## EXERCISE INSTRUCTIONS
A verbatim reproduction of every entry is the expected answer.

## SOURCE DATA
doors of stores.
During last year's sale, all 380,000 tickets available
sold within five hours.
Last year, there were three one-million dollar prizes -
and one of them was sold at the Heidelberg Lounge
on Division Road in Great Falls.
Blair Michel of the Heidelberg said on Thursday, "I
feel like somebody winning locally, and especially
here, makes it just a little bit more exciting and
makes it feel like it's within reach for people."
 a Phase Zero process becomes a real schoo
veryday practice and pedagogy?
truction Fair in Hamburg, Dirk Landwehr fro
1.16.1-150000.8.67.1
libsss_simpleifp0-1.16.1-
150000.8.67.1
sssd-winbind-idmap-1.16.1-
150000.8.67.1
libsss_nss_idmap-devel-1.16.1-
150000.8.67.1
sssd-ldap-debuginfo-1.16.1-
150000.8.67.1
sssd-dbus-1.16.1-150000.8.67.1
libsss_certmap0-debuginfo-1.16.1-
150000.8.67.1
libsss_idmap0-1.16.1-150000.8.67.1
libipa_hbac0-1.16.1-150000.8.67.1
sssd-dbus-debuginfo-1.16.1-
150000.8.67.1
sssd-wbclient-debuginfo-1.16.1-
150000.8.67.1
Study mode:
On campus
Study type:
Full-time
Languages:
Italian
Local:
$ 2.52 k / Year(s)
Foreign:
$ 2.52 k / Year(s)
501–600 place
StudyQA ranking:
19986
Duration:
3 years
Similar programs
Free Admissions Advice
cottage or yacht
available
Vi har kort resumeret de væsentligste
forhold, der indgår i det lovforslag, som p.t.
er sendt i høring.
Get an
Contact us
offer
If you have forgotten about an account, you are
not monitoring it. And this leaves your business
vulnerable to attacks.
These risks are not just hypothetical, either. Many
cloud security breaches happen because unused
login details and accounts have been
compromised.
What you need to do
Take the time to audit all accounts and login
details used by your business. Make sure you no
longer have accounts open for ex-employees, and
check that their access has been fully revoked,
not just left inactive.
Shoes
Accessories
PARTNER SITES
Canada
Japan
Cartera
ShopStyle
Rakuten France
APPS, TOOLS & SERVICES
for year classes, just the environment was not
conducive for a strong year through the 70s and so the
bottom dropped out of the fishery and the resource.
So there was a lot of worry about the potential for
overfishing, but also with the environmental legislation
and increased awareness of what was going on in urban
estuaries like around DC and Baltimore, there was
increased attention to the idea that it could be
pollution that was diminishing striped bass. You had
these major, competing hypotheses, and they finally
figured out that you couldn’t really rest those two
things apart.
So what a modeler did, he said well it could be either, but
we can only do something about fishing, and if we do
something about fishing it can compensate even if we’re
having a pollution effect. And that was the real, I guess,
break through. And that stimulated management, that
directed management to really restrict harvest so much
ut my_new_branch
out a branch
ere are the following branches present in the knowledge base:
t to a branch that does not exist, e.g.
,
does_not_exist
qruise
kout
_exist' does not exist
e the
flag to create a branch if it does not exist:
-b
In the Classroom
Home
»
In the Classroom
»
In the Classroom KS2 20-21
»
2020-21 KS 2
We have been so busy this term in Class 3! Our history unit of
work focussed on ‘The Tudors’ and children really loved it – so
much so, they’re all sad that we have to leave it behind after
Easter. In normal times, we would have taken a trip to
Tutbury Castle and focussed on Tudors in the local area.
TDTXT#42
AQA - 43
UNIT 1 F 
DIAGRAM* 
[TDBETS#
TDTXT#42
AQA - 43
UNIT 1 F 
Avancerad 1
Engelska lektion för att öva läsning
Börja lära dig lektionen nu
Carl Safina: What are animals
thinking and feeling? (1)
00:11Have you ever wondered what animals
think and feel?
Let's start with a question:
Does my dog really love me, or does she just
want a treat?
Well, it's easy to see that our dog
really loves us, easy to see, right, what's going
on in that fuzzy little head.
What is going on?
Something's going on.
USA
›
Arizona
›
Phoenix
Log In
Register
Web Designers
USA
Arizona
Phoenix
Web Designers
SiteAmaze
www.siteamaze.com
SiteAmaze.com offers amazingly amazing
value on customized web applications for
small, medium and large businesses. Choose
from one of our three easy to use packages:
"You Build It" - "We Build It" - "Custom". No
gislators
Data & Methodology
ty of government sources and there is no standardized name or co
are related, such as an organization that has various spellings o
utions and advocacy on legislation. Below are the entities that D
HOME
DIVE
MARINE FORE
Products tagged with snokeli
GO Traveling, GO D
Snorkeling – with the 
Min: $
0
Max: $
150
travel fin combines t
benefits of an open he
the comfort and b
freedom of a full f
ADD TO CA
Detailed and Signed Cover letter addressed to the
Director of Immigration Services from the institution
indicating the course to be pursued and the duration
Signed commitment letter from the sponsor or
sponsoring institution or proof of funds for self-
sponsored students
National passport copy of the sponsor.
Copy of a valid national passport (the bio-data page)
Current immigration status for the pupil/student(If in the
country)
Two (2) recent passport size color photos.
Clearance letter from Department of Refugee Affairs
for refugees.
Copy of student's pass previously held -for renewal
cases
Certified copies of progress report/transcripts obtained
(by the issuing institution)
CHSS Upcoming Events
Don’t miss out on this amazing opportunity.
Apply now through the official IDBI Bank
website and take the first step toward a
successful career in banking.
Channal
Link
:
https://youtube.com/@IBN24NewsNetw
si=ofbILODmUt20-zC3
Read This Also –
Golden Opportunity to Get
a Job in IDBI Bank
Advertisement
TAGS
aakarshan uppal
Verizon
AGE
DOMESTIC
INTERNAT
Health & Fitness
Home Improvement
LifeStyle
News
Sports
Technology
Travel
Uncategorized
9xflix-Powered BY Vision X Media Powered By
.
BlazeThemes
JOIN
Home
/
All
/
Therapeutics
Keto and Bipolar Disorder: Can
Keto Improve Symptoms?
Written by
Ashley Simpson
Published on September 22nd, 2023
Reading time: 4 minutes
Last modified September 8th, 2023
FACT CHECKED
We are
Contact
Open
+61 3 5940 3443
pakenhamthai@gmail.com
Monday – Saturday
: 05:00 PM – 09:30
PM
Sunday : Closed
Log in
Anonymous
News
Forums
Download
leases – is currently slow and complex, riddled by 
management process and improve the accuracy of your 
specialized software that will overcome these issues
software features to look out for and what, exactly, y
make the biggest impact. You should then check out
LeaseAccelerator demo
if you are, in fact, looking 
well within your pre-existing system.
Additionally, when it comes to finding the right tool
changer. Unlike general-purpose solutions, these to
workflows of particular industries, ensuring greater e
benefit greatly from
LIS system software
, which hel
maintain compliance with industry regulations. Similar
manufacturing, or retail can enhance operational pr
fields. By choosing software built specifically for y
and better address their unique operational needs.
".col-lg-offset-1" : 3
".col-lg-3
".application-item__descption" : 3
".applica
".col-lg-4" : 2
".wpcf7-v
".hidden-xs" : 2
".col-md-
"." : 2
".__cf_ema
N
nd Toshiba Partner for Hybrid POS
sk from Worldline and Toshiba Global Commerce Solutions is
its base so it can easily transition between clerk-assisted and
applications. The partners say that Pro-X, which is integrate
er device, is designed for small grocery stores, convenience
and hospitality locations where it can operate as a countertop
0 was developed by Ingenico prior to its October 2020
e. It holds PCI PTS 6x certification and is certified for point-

## YOUR SOLUTION
doors of stores.
During last year's sale, all 380,000 tickets available
sold within five hours.
Last year, there were three one-million dollar prizes -
and one of them was sold at the Heidelberg Lounge
on Division Road in Great Falls.
Blair Michel of the Heidelberg said on Thursday, "I
feel like somebody winning locally, and especially
here, makes it just a little bit more exciting and
makes it feel like it's within reach for people."
 a Phase Zero process becomes a real schoo
veryday practice and pedagogy?
truction Fair in Hamburg, Dirk Landwehr fro
1.16.1-150000.8.67.1
libsss_simpleifp0-1.16.1-
150000.8.67.1
sssd-winbind-idmap-1.16.1-
150000.8.67.1
libsss_nss_idmap-devel-1.16.1-
150000.8.67.1
sssd-ldap-debuginfo-1.16.1-
150000.8.67.1
sssd-dbus-1.16.1-150000.8.67.1
libsss_certmap0-debuginfo-1.16.1-
150000.8.67.1
libsss_idmap0-1.16.1-150000.8.67.1
libipa_hbac0-1.16.1-150000.8.67.1
sssd-dbus-debuginfo-1.16.1-
150000.8.67.1
sssd-wbclient-debuginfo-1.16.1-
150000.8.67.1
Study mode:
On campus
Study type:
Full-time
Languages:
Italian
Local:
$ 2.52 k / Year(s)
Foreign:
$ 2.52 k / Year(s)
501–600 place
StudyQA ranking:
19986
Duration:
3 years
Similar programs
Free Admissions Advice
cottage or yacht
available
Vi har kort resumeret de væsentligste
forhold, der indgår i det lovforslag, som p.t.
er sendt i høring.
Get an
Contact us
offer
If you have forgotten about an account, you are
not monitoring it. And this leaves your business
vulnerable to attacks.
These risks are not just hypothetical, either. Many
cloud security breaches happen because unused
login details and accounts have been
compromised.
What you need to do
Take the time to audit all accounts and login
details used by your business. Make sure you no
longer have accounts open for ex-employees, and
check that their access has been fully revoked,
not just left inactive.
Shoes
Accessories
PARTNER SITES
Canada
Japan
Cartera
ShopStyle
Rakuten France
APPS, TOOLS & SERVICES
for year classes, just the environment was not
conducive for a strong year through the 70s and so the
bottom dropped out of the fishery and the resource.
So there was a lot of worry about the potential for
overfishing, but also with the environmental legislation
and increased awareness of what was going on in urban
estuaries like around DC and Baltimore, there was
increased attention to the idea that it could be
pollution that was diminishing striped bass. You had
these major, competing hypotheses, and they finally
figured out that you couldn’t really rest those two
things apart.
So what a modeler did, he said well it could be either, but
we can only do something about fishing, and if we do
something about fishing it can compensate even if we’re
having a pollution effect. And that was the real, I guess,
break through. And that stimulated management, that
directed management to really restrict harvest so much
ut my_new_branch
out a branch
ere are the following branches present in the knowledge base:
t to a branch that does not exist, e.g.
,
does_not_exist
qruise
kout
_exist' does not exist
e the
flag to create a branch if it does not exist:
-b
In the Classroom
Home
»
In the Classroom
»
In the Classroom KS2 20-21
»
2020-21 KS 2
We have been so busy this term in Class 3! Our history unit of
work focussed on ‘The Tudors’ and children really loved it – so
much so, they’re all sad that we have to leave it behind after
Easter. In normal times, we would have taken a trip to
Tutbury Castle and focussed on Tudors in the local area.
TDTXT#42
AQA - 43
UNIT 1 F 
DIAGRAM* 
[TDBETS#
TDTXT#42
AQA - 43
UNIT 1 F 
Avancerad 1
Engelska lektion för att öva läsning
Börja lära dig lektionen nu
Carl Safina: What are animals
thinking and feeling? (1)
00:11Have you ever wondered what animals
think and feel?
Let's start with a question:
Does my dog really love me, or does she just
want a treat?
Well, it's easy to see that our dog
really loves us, easy to see, right, what's going
on in that fuzzy little head.
What is going on?
Something's going on.
USA
›
Arizona
›
Phoenix
Log In
Register
Web Designers
USA
Arizona
Phoenix
Web Designers
SiteAmaze
www.siteamaze.com
SiteAmaze.com offers amazingly amazing
value on customized web applications for
small, medium and large businesses. Choose
from one of our three easy to use packages:
"You Build It" - "We Build It" - "Custom". No
gislators
Data & Methodology
ty of government sources and there is no standardized name or co
are related, such as an organization that has various spellings o
utions and advocacy on legislation. Below are the entities that D
HOME
DIVE
MARINE FORE
Products tagged with snokeli
GO Traveling, GO D
Snorkeling – with the 
Min: $
0
Max: $
150
travel fin combines t
benefits of an open he
the comfort and b
freedom of a full f
ADD TO CA
Detailed and Signed Cover letter addressed to the
Director of Immigration Services from the institution
indicating the course to be pursued and the duration
Signed commitment letter from the sponsor or
sponsoring institution or proof of funds for self-
sponsored students
National passport copy of the sponsor.
Copy of a valid national passport (the bio-data page)
Current immigration status for the pupil/student(If in the
country)
Two (2) recent passport size color photos.
Clearance letter from Department of Refugee Affairs
for refugees.
Copy of student's pass previously held -for renewal
cases
Certified copies of progress report/transcripts obtained
(by the issuing institution)
CHSS Upcoming Events
Don’t miss out on this amazing opportunity.
Apply now through the official IDBI Bank
website and take the first step toward a
successful career in banking.
Channal
Link
:
https://youtube.com/@IBN24NewsNetw
si=ofbILODmUt20-zC3
Read This Also –
Golden Opportunity to Get
a Job in IDBI Bank
Advertisement
TAGS
aakarshan uppal
Verizon
AGE
DOMESTIC
INTERNAT
Health & Fitness
Home Improvement
LifeStyle
News
Sports
Technology
Travel
Uncategorized
9xflix-Powered BY Vision X Media Powered By
.
BlazeThemes
JOIN
Home
/
All
/
Therapeutics
Keto and Bipolar Disorder: Can
Keto Improve Symptoms?
Written by
Ashley Simpson
Published on September 22nd, 2023
Reading time: 4 minutes
Last modified September 8th, 2023
FACT CHECKED
We are
Contact
Open
+61 3 5940 3443
pakenhamthai@gmail.com
Monday – Saturday
: 05:00 PM – 09:30
PM
Sunday : Closed
Log in
Anonymous
News
Forums
Download
leases – is currently slow and complex, riddled by 
management process and improve the accuracy of your 
specialized software that will overcome these issues
software features to look out for and what, exactly, y
make the biggest impact. You should then check out
LeaseAccelerator demo
if you are, in fact, looking 
well within your pre-existing system.
Additionally, when it comes to finding the right tool
changer. Unlike general-purpose solutions, these to
workflows of particular industries, ensuring greater e
benefit greatly from
LIS system software
, which hel
maintain compliance with industry regulations. Similar
manufacturing, or retail can enhance operational pr
fields. By choosing software built specifically for y
and better address their unique operational needs.
".col-lg-offset-1" : 3
".col-lg-3
".application-item__descption" : 3
".applica
".col-lg-4" : 2
".wpcf7-v
".hidden-xs" : 2
".col-md-
"." : 2
".__cf_ema
N
nd Toshiba Partner for Hybrid POS
sk from Worldline and Toshiba Global Commerce Solutions is
its base so it can easily transition between clerk-assisted and
applications. The partners say that Pro-X, which is integrate
er device, is designed for small grocery stores, convenience
and hospitality locations where it can operate as a countertop
0 was developed by Ingenico prior to its October 2020
e. It holds PCI PTS 6x certification and is certified for point-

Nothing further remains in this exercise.